Agency - William Gibson

 

The 2020 follow-up to The Peripheral (2014), Agency is the second of Gibson's 'Jackpot' novels - set after the oligarchs have hit the jackpot and destroyed democracy.  In this very near future, the first autonomous artificial reality laminar is about to be launched.  But first it must be tested, and ace app tester Verity gets the gig.  Only Eunice isn't a game.  She is very much weapons grade AR and soon sets about building herself a network of branch plants through which she accesses wealth and technology, all for the public good.  And anybody or anything that operates in the public interest obviously has to be stopped.

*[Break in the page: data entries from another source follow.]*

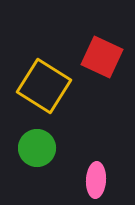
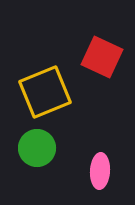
yellow square: moved 1 px right, 6 px down; rotated 36 degrees clockwise
pink ellipse: moved 4 px right, 9 px up
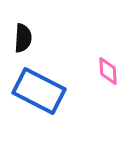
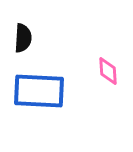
blue rectangle: rotated 24 degrees counterclockwise
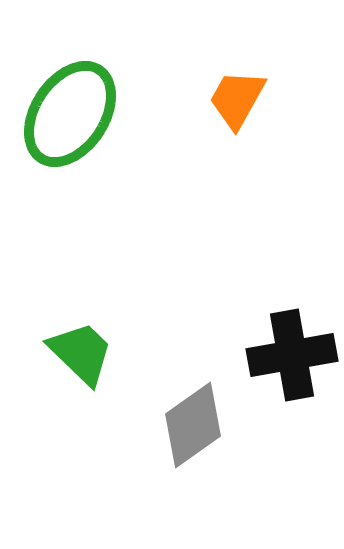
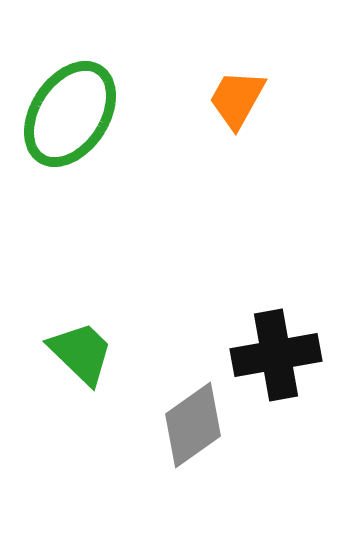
black cross: moved 16 px left
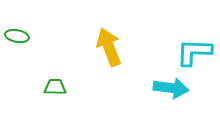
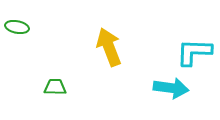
green ellipse: moved 9 px up
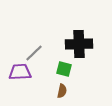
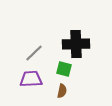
black cross: moved 3 px left
purple trapezoid: moved 11 px right, 7 px down
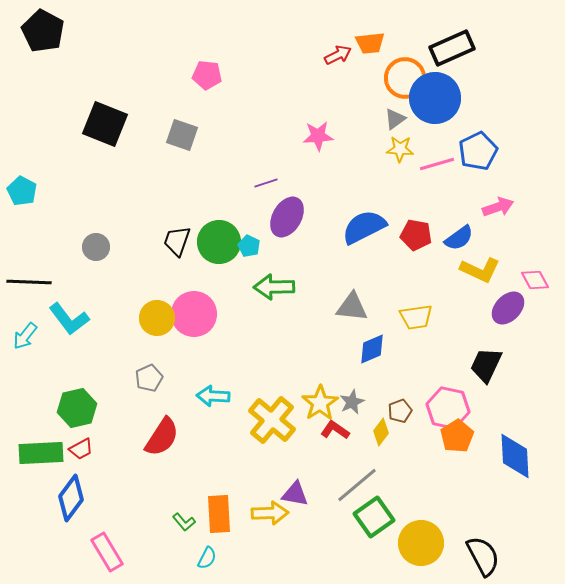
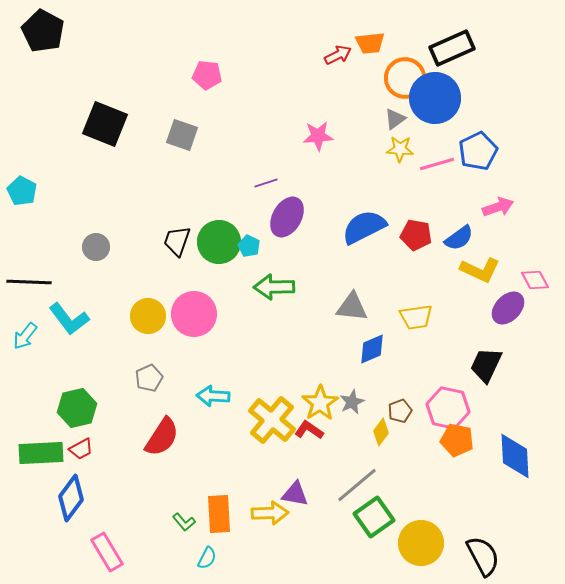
yellow circle at (157, 318): moved 9 px left, 2 px up
red L-shape at (335, 430): moved 26 px left
orange pentagon at (457, 436): moved 4 px down; rotated 28 degrees counterclockwise
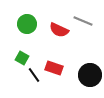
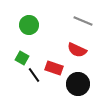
green circle: moved 2 px right, 1 px down
red semicircle: moved 18 px right, 20 px down
black circle: moved 12 px left, 9 px down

By this time cyber technology has enabled the present to communicate and interact with the past, but only the recent past - times sufficiently technological advanced to answer back.  And in this case we are talking 2017 and an alternate past in which Trump didn't win the 2016 election.  The problem is, as this alternative indicates, is that if you interfere even slightly with your own past you don't change your history, you create an alternative, a time branch or 'stub'.  The present has got a handle on this - people whose role is to protect the past, but of course the perception of what's worth protecting and what should be interfered with is subjective.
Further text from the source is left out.